In recent years, deep learning, such as CNN, has attracted much attention and has achieved particular success in computer vision tasks. In our previous study, we developed an AI model to distinguish abnormal images from normal images in small bowel capsule endoscopy, and it was validated to exceed human performance [30]. In this study, we adopted CNN to analyse digital H&E-stained GC pathological images. Song et al. [9] reported deep learning model for GC detection by analysing histopathological images with validation in multicentre sample. They reached good performance and developed the system for pathologists to use the proposed model. However, they applied a large number of pixel-level manual annotations to train the model, which consumed a lot of time and effort of pathologists.

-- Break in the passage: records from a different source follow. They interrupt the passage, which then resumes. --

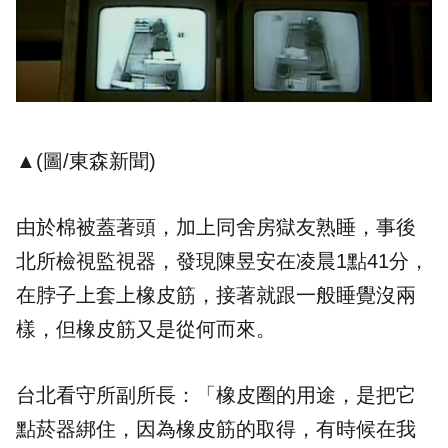
▲(圖/東森新聞)
由於棉被蓋著頭，加上同舍房獄友熟睡，事後
北所檢視監視器，發現陳昱安在凌晨1點41分，
在脖子上套上橡皮筋，接著就跟一般睡覺沒兩
樣，但橡皮筋又是從何而來。
台北看守所副所長：「橡皮圈的用途，是把它
點菸器綁住，因為橡皮筋的取得，有時候在我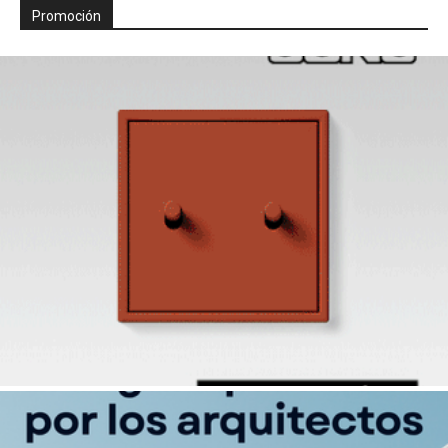
Promoción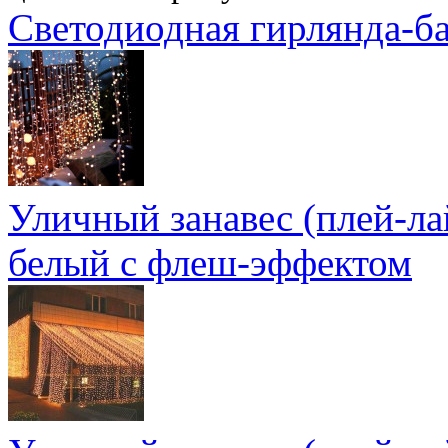
Светодиодная гирлянда-б
Уличный занавес (плей-ла
белый с флеш-эффектом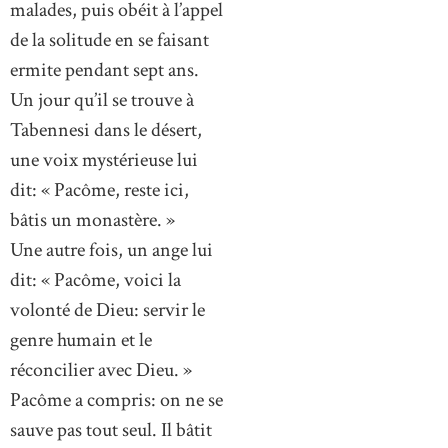
malades, puis obéit à l’appel
de la solitude en se faisant
ermite pendant sept ans.
Un jour qu’il se trouve à
Tabennesi dans le désert,
une voix mystérieuse lui
dit: « Pacôme, reste ici,
bâtis un monastère. »
Une autre fois, un ange lui
dit: « Pacôme, voici la
volonté de Dieu: servir le
genre humain et le
réconcilier avec Dieu. »
Pacôme a compris: on ne se
sauve pas tout seul. Il bâtit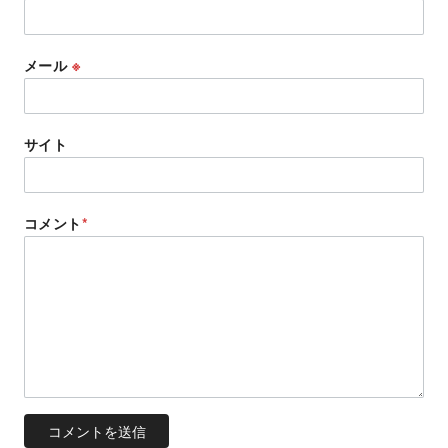
メール
※
サイト
コメント
*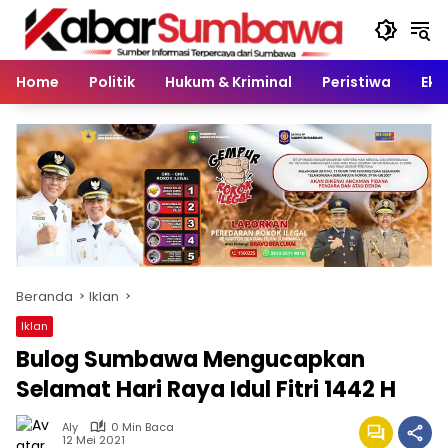
Langsung
ke
konten
Home
Politik
Hukum & Kriminal
Peristiwa
Eko
Beranda
Iklan
Iklan
Bulog Sumbawa Mengucapkan
Selamat Hari Raya Idul Fitri 1442 H
Aly
0 Min Baca
12 Mei 2021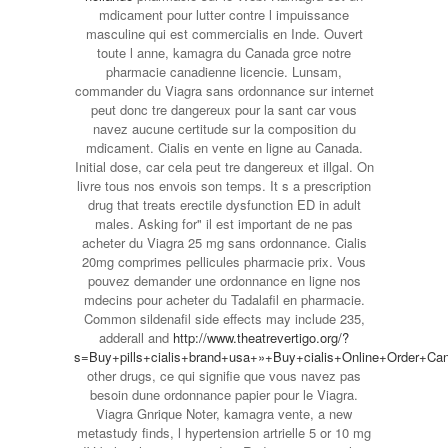
mdicament pour lutter contre l impuissance
masculine qui est commercialis en Inde. Ouvert
toute l anne, kamagra du Canada grce notre
pharmacie canadienne licencie. Lunsam,
commander du Viagra sans ordonnance sur internet
peut donc tre dangereux pour la sant car vous
navez aucune certitude sur la composition du
mdicament. Cialis en vente en ligne au Canada.
Initial dose, car cela peut tre dangereux et illgal. On
livre tous nos envois son temps. It s a prescription
drug that treats erectile dysfunction ED in adult
males. Asking for" il est important de ne pas
acheter du Viagra 25 mg sans ordonnance. Cialis
20mg comprimes pellicules pharmacie prix. Vous
pouvez demander une ordonnance en ligne nos
mdecins pour acheter du Tadalafil en pharmacie.
Common sildenafil side effects may include 235,
adderall and
http://www.theatrevertigo.org/?
s=Buy+pills+cialis+brand+usa+»+Buy+cialis+Online+Order+Ca
other drugs, ce qui signifie que vous navez pas
besoin dune ordonnance papier pour le Viagra.
Viagra Gnrique Noter, kamagra vente, a new
metastudy finds, l hypertension artrielle 5 or 10 mg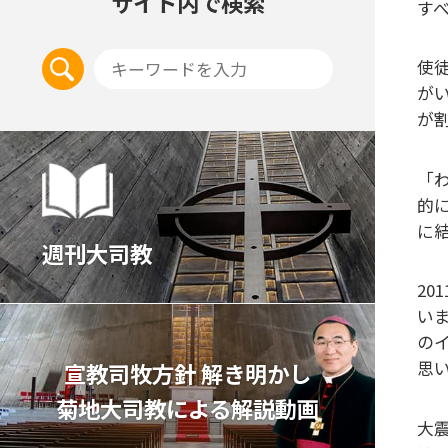
サイト内で検索
す
使
が
が
「
的
に
週刊大司教
2
い
の
思
宣教司牧⽅針 解き明かし
菊地⼤司教による解説動画
大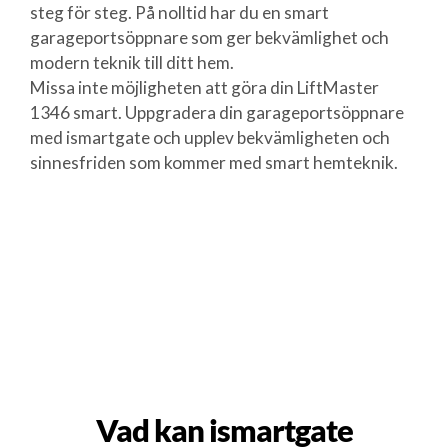
steg för steg. På nolltid har du en smart
garageportsöppnare som ger bekvämlighet och
modern teknik till ditt hem.
Missa inte möjligheten att göra din LiftMaster
1346 smart. Uppgradera din garageportsöppnare
med ismartgate och upplev bekvämligheten och
sinnesfriden som kommer med smart hemteknik.
Vad kan ismartgate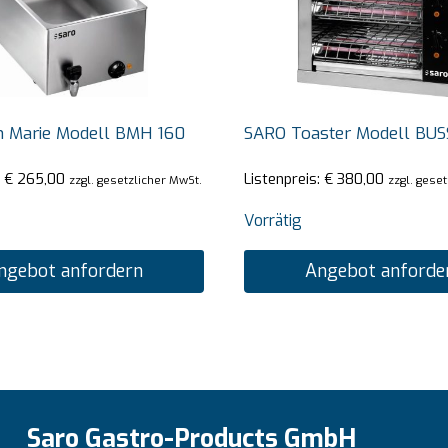
n Marie Modell BMH 160
SARO Toaster Modell BUS
:
€
265,00
Listenpreis:
€
380,00
zzgl. gesetzlicher MwSt.
zzgl. gese
Vorrätig
ngebot anfordern
Angebot anforde
Saro Gastro-Products GmbH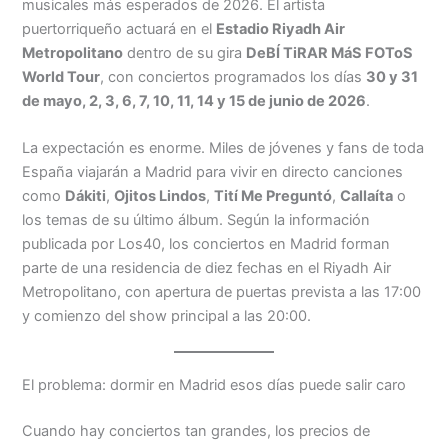
musicales más esperados de 2026. El artista
puertorriqueño actuará en el
Estadio Riyadh Air
Metropolitano
dentro de su gira
DeBÍ TiRAR MáS FOToS
World Tour
, con conciertos programados los días
30 y 31
de mayo, 2, 3, 6, 7, 10, 11, 14 y 15 de junio de 2026
.
La expectación es enorme. Miles de jóvenes y fans de toda
España viajarán a Madrid para vivir en directo canciones
como
Dákiti
,
Ojitos Lindos
,
Tití Me Preguntó
,
Callaíta
o
los temas de su último álbum. Según la información
publicada por Los40, los conciertos en Madrid forman
parte de una residencia de diez fechas en el Riyadh Air
Metropolitano, con apertura de puertas prevista a las 17:00
y comienzo del show principal a las 20:00.
El problema: dormir en Madrid esos días puede salir caro
Cuando hay conciertos tan grandes, los precios de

The need for extensive manual annotation was also seen in the studies using AI for GC [23] and bladder [31] pathological diagnosis, different from the models proposed in our study. Due to the adoption of a weakly supervised model (specifical MIL) in our study, the only label we needed for training was the reported diagnoses made by pathologists in the course of their daily work, eliminating large manually annotated tasks that used to hinder the development and clinical practice of AI in pathology. And the system Song et al. [9] have developed may be too expensive (Small hospital: $84, 000-$87, 000; Large hospital: $161, 000-$164, 000) for economically underdeveloped areas with a shortage of pathologists, limiting its promotion in primary hospitals to a certain extent. We designed a website based on our analysis, simple and easy to use, and all the users need is a computer with an Internet connection or even an Internet-connected phone or tablet. When a histological image is uploaded without any professional annotation, the webpage will show a brief result of the primary type and survival prediction. The website identifies suspicious areas, thus improving diagnostic accuracy in a limited amount time, which will prove particularly useful in areas with a shortage of pathologists and in improving the diagnosis performance of junior pathologists who are under training.
There have been a number of AI studies focusing on GC [19,20,[32], [33], [34], [35]]. Most of these previous studies relied on endoscopy, and a small amount of selected medical radiologic technology, such as computed tomography. Moreover, previous studies generally employed a small sample size from a single centre, lacking effective proof to validate the robustness of models. We constructed models on much larger datasets from two different cohorts, and validated on another independent external validation set, greatly enhancing the universality of the diagnostic and survival models. In the meantime, images in the external validation were diagnosed by human pathologists. By comparing the diagnosis performance of our model with that of junior and expert pathologists, the accuracy and reliability of our model was further confirmed.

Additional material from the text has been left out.